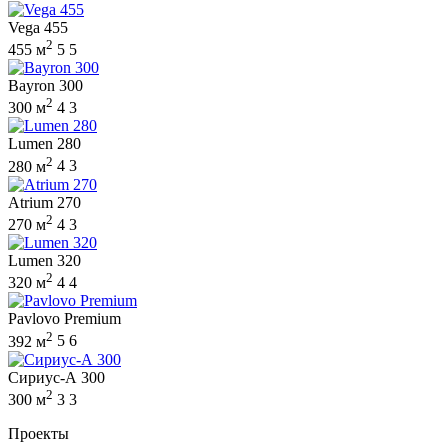
Vega 455
2
455 м
5
5
Bayron 300
2
300 м
4
3
Lumen 280
2
280 м
4
3
Atrium 270
2
270 м
4
3
Lumen 320
2
320 м
4
4
Pavlovo Premium
2
392 м
5
6
Сириус-А 300
2
300 м
3
3
Проекты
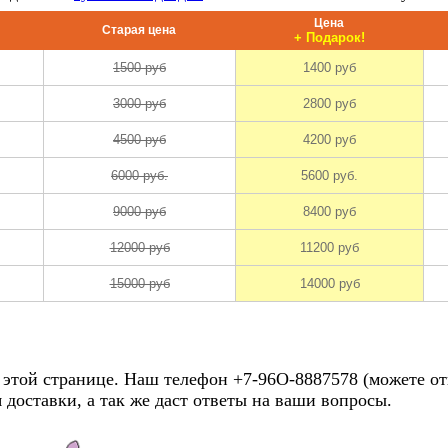
о выявления
ови или
ностика в
иная
ка ферментов
обактерии
крытия,
ванию
блоко)
тва
системы,
суставов.
этой странице. Наш телефон +7-96О-8887578 (можете отпр
я в сутавах
 доставки, а так же даст ответы на ваши вопросы.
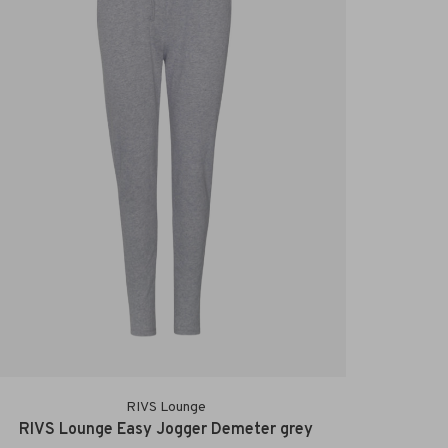
RIVS Lounge
RIVS Lounge Easy Jogger Demeter grey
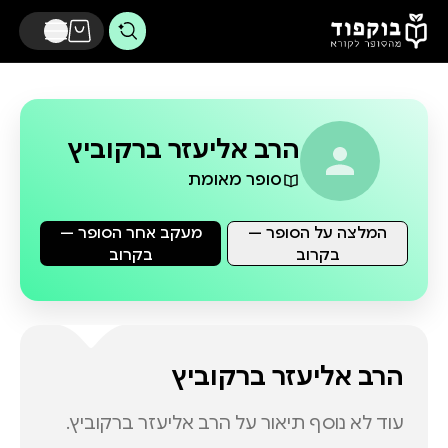
דלג לתוכן הראשי
הרב אליעזר ברקוביץ
סופר מאומת
המלצה על הסופר —
מעקב אחר הסופר —
בקרוב
בקרוב
הרב אליעזר ברקוביץ
עוד לא נוסף תיאור על
הרב אליעזר ברקוביץ
.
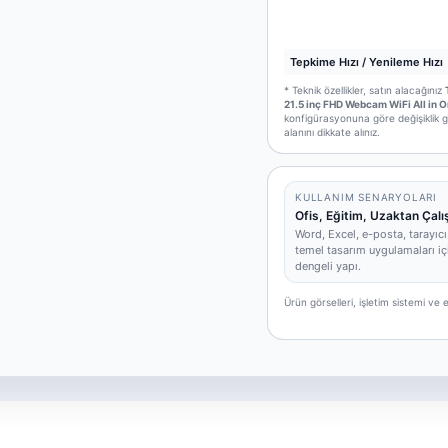
Tepkime Hızı / Yenileme Hızı
* Teknik özellikler, satın alacağınız
21.5 inç FHD Webcam WiFi All in 
konfigürasyonuna göre değişiklik gö
alanını dikkate alınız.
KULLANIM SENARYOLARI
Ofis, Eğitim, Uzaktan Çal
Word, Excel, e-posta, tarayıcı
temel tasarım uygulamaları iç
dengeli yapı.
Ürün görselleri, işletim sistemi v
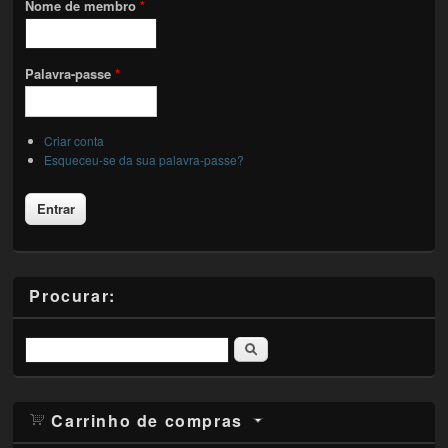
Nome de membro
*
Palavra-passe
*
Criar conta
Esqueceu-se da sua palavra-passe?
Procurar:
Pesquisar
Carrinho de compras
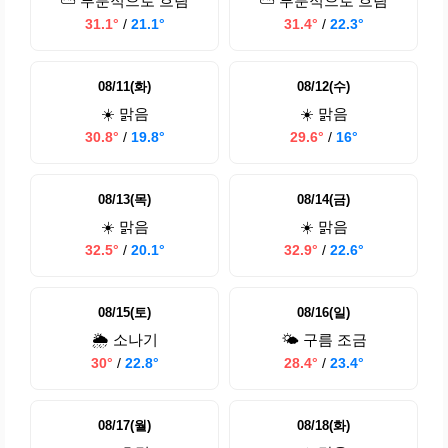
⛅ 부분적으로 흐림
⛅ 부분적으로 흐림
31.1°
/
21.1°
31.4°
/
22.3°
08/11(화)
08/12(수)
☀️ 맑음
☀️ 맑음
30.8°
/
19.8°
29.6°
/
16°
08/13(목)
08/14(금)
☀️ 맑음
☀️ 맑음
32.5°
/
20.1°
32.9°
/
22.6°
08/15(토)
08/16(일)
🌦️ 소나기
🌤️ 구름 조금
30°
/
22.8°
28.4°
/
23.4°
08/17(월)
08/18(화)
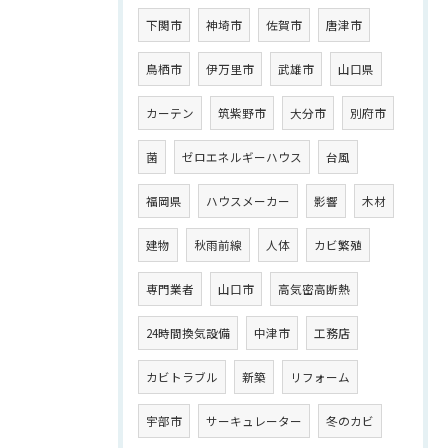
下関市
神埼市
佐賀市
唐津市
鳥栖市
伊万里市
武雄市
山口県
カーテン
筑紫野市
大分市
別府市
菌
ゼロエネルギーハウス
台風
福岡県
ハウスメーカー
影響
木材
建物
秋雨前線
人体
カビ繁殖
専門業者
山口市
高気密高断熱
24時間換気設備
中津市
工務店
カビトラブル
新築
リフォーム
宇部市
サーキュレーター
冬のカビ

WHAT NEEDS TO BE DONE: Tally the lines in the listing that hold "passe" and report the number alone.

EXERCISE RESPONSE: 2